Similarly, horses that became familiar with dogs at a young age will be much more tolerant of new dogs. Even the presence of barn cats can help horses perceive other predatory animals as non-threatening. The more they’ve been exposed in a positive way to novel stimuli, the more likely they are to maximize their genetic potential to be accepting of new experiences, particularly those related to those experiences.
Training is key
If you are introducing adult animals, both will require some basic but reliable skills so you can manage them effectively and prevent problems from arising. This is even more crucial if you are performing the introductions by yourself. Your horse should be able to stand quietly, back up on command and be responsive to lead pressure. Your dog should be able to sit and hold that position for several moments, and have a solid come-when-called. Ideally, you will have also taught him a “leave it” cue so that the dog happily ignores things (horses, barn cats, feed, etc.) when asked. Fido should also be able to walk on a leash without frantically pulling. In the beginning, you will have your dog on leash most of the time, but a tight leash is not only frustrating for the dog, but the added excitement it creates can be disturbing to the horse. These skills should be fluent in more places than just your living room or backyard before you take your dog to the barn.
Andrea Harrison, a dog trainer and dressage rider in Picton, Ontario, owns several horses and dogs and also fosters both, so she is often performing introductions. “Dogs should have a very reliable recall in the face of temptation before being off leash anywhere near the horses,” she says. The smallest and oldest dogs are not ever allowed loose with the horses. “It’s just too easy for them to get hurt.”
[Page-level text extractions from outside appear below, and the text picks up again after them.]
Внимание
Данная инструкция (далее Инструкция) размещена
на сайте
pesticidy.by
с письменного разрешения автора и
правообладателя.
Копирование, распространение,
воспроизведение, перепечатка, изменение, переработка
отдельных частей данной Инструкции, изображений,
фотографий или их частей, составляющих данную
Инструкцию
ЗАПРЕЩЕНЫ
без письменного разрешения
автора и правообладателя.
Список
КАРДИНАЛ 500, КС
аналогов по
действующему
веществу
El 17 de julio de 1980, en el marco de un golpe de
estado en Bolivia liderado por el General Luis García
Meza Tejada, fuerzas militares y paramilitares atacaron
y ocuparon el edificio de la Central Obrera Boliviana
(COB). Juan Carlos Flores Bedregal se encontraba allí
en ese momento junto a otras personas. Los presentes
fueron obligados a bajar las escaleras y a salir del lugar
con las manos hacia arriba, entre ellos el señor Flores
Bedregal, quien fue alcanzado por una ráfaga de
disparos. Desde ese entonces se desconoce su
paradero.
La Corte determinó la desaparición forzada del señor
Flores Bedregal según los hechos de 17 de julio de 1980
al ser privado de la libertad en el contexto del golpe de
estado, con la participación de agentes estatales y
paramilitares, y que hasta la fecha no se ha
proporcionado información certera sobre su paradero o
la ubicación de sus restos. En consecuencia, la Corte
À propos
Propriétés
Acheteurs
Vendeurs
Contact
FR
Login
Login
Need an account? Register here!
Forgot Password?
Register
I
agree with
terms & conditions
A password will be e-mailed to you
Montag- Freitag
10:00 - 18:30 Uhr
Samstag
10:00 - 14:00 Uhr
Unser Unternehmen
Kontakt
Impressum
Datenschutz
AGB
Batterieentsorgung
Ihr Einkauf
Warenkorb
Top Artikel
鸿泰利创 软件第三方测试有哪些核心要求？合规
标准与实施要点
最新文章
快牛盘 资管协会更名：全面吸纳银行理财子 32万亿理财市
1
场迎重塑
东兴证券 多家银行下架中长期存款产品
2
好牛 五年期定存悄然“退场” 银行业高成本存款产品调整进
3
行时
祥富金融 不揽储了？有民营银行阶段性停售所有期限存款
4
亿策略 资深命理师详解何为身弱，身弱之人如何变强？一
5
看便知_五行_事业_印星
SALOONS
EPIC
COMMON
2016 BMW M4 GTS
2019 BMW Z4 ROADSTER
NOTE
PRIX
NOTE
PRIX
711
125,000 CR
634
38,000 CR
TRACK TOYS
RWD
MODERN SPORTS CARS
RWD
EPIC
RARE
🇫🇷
Leash manners are important too. “Space is your friend…the dog should be on leash and a fair distance at first,” says Andrea. Keep him at a distance and “under threshold” (the spot where he is aware of the horse but is calm and not overly interested). You can move closer if you see that both animals are neither nervous nor overly excited. Feeding small treats (to either animal) can add positive associations.
“My puppy is tied in the barn where she can see the horses and get to their doors, but not get into their stalls beyond the threshold of the door,” says Cassandra. She also uses props to keep everyone safe once the pup is given some freedom. “She met my horse Caesar over a muck bucket in the open door; he could reach over and sniff her, but there was a safe barrier.”
If you have any concerns that your dog or horse will be frightened and act out, make sure you have a helper to assist in the introductions. Take things slowly and watch for signs of anxiety or over-arousal in either animal. It is far better to err on the side of caution and end up with a peaceful relationship than to problem-solve after a negative experience.
Karin Apfel has been training dogs as DogSmart Training for over 20 years and is the president of the Sporting Detection Dogs Association. She rode both event and dressage horses in her misspent youth.